Assignment> Among the entries below, find every line that contains the string "para", then copy it.
○ ○ ○ ○
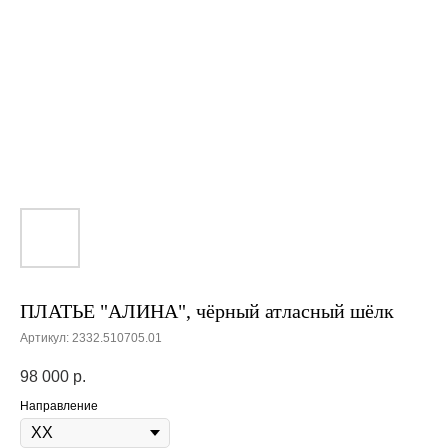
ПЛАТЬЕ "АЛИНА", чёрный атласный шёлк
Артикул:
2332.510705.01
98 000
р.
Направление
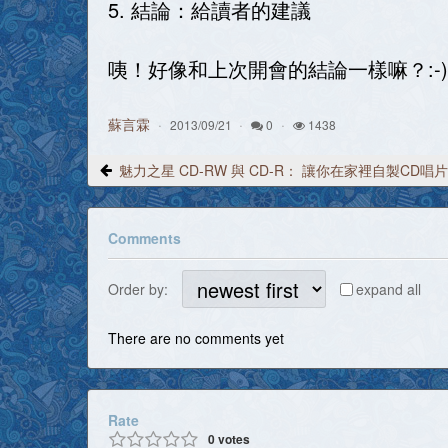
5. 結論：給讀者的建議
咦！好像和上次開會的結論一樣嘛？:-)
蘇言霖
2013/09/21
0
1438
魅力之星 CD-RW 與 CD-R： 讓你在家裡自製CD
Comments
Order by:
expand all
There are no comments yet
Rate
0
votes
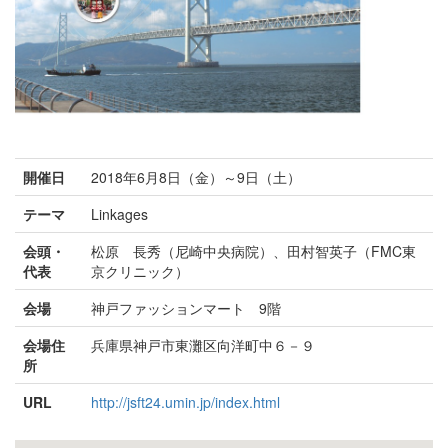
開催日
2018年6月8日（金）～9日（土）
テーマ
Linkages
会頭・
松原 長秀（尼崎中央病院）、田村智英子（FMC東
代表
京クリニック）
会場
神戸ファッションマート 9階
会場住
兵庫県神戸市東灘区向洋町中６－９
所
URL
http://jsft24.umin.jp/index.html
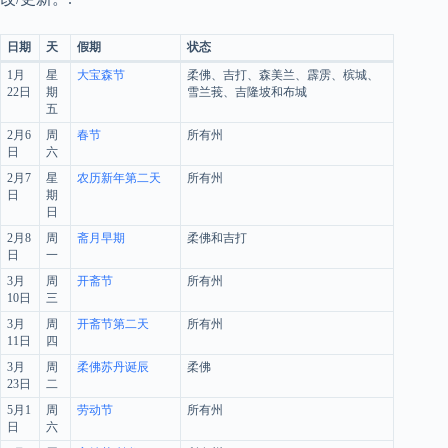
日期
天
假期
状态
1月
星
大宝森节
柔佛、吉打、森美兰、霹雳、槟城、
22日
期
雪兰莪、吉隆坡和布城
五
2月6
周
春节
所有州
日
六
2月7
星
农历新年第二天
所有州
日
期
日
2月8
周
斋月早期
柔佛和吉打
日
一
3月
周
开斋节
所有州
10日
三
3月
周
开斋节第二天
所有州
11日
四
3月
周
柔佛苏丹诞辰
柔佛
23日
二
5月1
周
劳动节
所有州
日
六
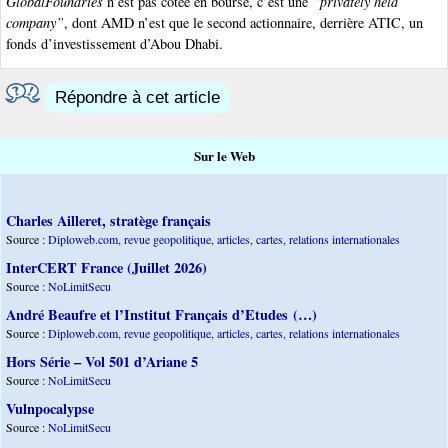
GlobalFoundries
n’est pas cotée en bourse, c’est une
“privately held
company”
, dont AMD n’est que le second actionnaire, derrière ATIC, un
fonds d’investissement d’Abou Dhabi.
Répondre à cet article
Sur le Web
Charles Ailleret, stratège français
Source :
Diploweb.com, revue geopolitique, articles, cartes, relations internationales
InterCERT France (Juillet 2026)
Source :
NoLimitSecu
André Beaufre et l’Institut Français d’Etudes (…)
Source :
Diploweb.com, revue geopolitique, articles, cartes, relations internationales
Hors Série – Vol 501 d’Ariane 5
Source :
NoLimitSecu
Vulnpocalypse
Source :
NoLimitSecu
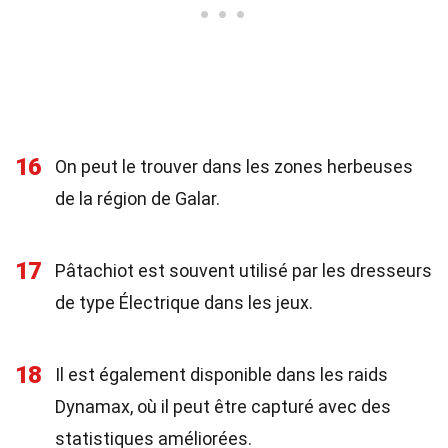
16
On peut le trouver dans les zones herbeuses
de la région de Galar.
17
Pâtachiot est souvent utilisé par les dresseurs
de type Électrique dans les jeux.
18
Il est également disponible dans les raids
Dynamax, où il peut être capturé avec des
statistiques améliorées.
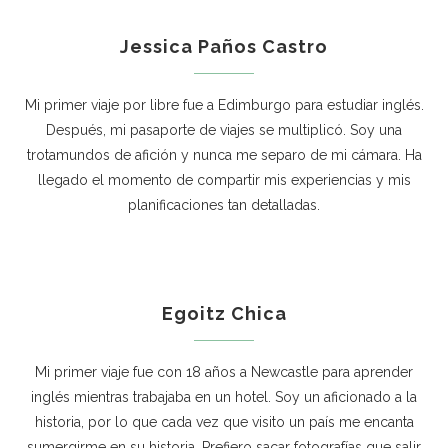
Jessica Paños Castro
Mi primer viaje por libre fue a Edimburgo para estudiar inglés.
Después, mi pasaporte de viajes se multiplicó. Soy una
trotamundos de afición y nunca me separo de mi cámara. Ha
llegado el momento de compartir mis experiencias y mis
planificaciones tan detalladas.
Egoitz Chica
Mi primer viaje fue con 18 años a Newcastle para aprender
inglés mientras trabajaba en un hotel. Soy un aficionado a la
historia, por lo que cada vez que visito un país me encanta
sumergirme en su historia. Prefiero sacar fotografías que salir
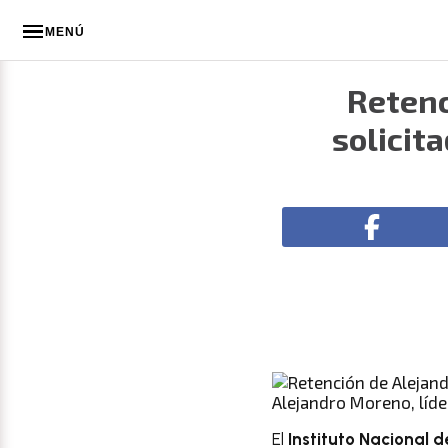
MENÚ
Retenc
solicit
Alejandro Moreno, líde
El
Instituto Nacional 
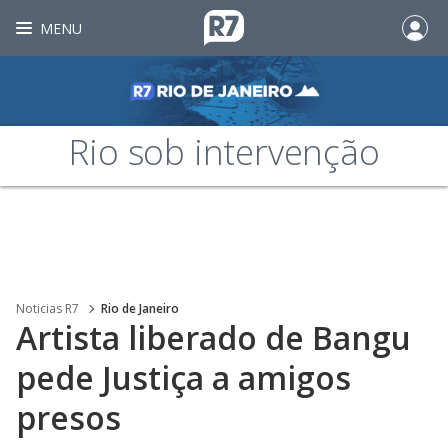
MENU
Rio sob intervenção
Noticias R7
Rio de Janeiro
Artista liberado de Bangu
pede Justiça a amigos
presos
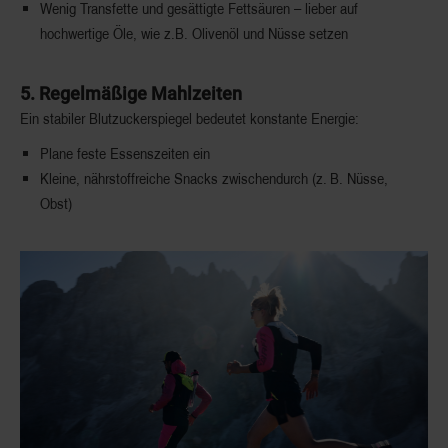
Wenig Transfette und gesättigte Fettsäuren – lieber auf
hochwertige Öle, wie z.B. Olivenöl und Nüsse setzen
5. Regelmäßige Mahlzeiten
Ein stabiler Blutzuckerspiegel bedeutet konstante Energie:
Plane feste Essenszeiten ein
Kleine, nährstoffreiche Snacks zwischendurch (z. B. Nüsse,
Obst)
○ ○ ○ ○
Task result>
Mi primer viaje por libre fue a Edimburgo para estudiar inglés.
Mi primer viaje fue con 18 años a Newcastle para aprender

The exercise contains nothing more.